The term “comprising” is not intended to limit inventions to only claiming the present invention with such comprising language. Any invention using the term comprising could be separated into one or more claims using “consisting” or “consisting of” claim language and is so intended. The term “comprising” is used interchangeably used by the terms “having” or “containing”.

Reference throughout this document to “one embodiment”, “certain embodiments”, “an embodiment”, “another embodiment”, and “yet another embodiment” or similar terms means that a particular feature, structure, or characteristic described in connection with the embodiment is included in at least one embodiment of the present invention. Thus, the appearances of such phrases or in various places throughout this specification are not necessarily all referring to the same embodiment. Furthermore, the particular features, structures, or characteristics are combined in any suitable manner in one or more embodiments without limitation.

The term “or” as used herein is to be interpreted as an inclusive or meaning any one or any combination. Therefore, “A, B or C” means any of the following: “A; B; C; A and B; A and C; B and C; A, B and C”. An exception to this definition will occur only when a combination of elements, functions, steps or acts are in some way inherently mutually exclusive.
Fig.1 illustrates the system view (block diagram) of an IoT(Internet of Things) based fuel management system (100). The IoT(Internet of Things) based fuel management system (100) includes a fuel tank (102), a fuel sensor (104), a control unit (106),a battery (108), a fuel-filled display meter (110),a fuel management cloud server (112) and a user device (114). The fuel sensor (104) is fitted inside the fuel tank (102) and covering the whole depth of the fuel tank (102). The fuel sensor (104) is connected to the control unit (106). The fuel sensor (104) and the control unit (106) are connected to the battery (108) for power supply. The fuel-filled display meter (110) is connected to the control unit (106). The control unit (106) is connected to the fuel management cloud server (112). The user device (114) is connected to the fuel management cloud server (112). The fuel management cloud server (112) is accessible remotely through the internet by the user device (114).
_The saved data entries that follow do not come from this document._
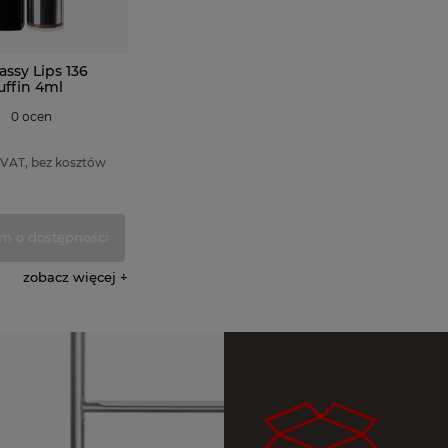
assy Lips 136
ffin 4ml
0 ocen
 VAT, bez kosztów
m o dostępności
zobacz więcej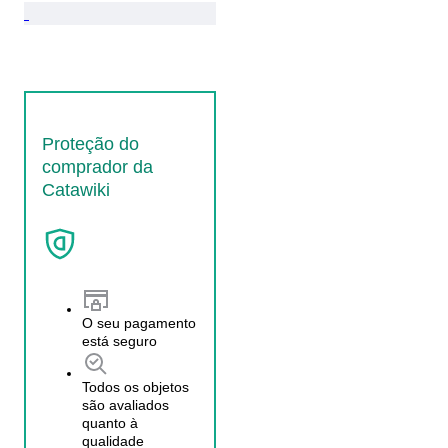
Proteção do
comprador da
Catawiki
O seu pagamento
está seguro
Todos os objetos
são avaliados
quanto à
qualidade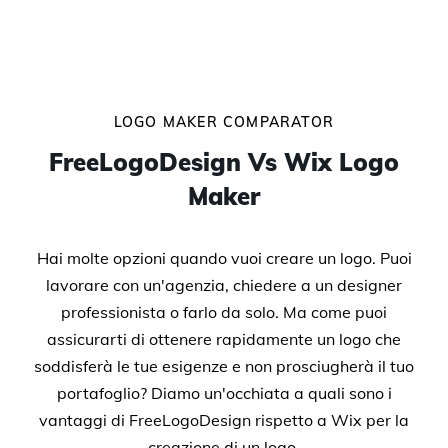
LOGO MAKER COMPARATOR
FreeLogoDesign Vs Wix Logo
Maker
Hai molte opzioni quando vuoi creare un logo. Puoi
lavorare con un'agenzia, chiedere a un designer
professionista o farlo da solo. Ma come puoi
assicurarti di ottenere rapidamente un logo che
soddisferà le tue esigenze e non prosciugherà il tuo
portafoglio? Diamo un'occhiata a quali sono i
vantaggi di FreeLogoDesign rispetto a Wix per la
creazione di un logo.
The present invention relates to an IoT(Internet of Things) based fuel management system. The IoT(Internet of Things) based fuel management system includes a fuel tank, a fuel sensor, a control unit, a battery, a fuel-filled display meter, a fuel management cloud server, and a user device. The term “Internet of Things” refers to an interconnection via the Internet of computing devices embedded in everyday objects, enabling them to send and receive data. The term “sensor” refers to a device, module, or subsystem whose purpose is to detect events or changes in its environment and send the information to other electronics, frequently a computer processor. The term “cloud server” refers to a logical server that is built, hosted and delivered through a cloud computing platform over the Internet. The fuel sensor is fitted inside the fuel tank and covering the whole depth of the fuel tank. The fuel sensor is connected to the control unit. The fuel sensor and the control unit are connected to the battery for power supply. The fuel-filled display meter is connected to the control unit. The control unit is connected to the fuel management cloud server. The user device is connected to the fuel management cloud server. In an embodiment the fuel sensor is selected from a float level sensor, pneumatic level sensor, conductive level sensor, capacitance level sensor, optical sensor, and ultrasonic level sensor. In the preferred embodiment the fuel sensor is highly accurate capacitance-based fuel sensor.
In an embodiment, the fuel sensor senses the fuel level inside the fuel tank and sends real-time fuel level data to the control unit. In the preferred embodiment, the fuel sensor senses the fuel level inside the fuel tank and sends voltage to the microprocessor of the control unit. The microprocessor, in turn, processes the voltage to provide the exact fuel level present in the fuel tank after calibration.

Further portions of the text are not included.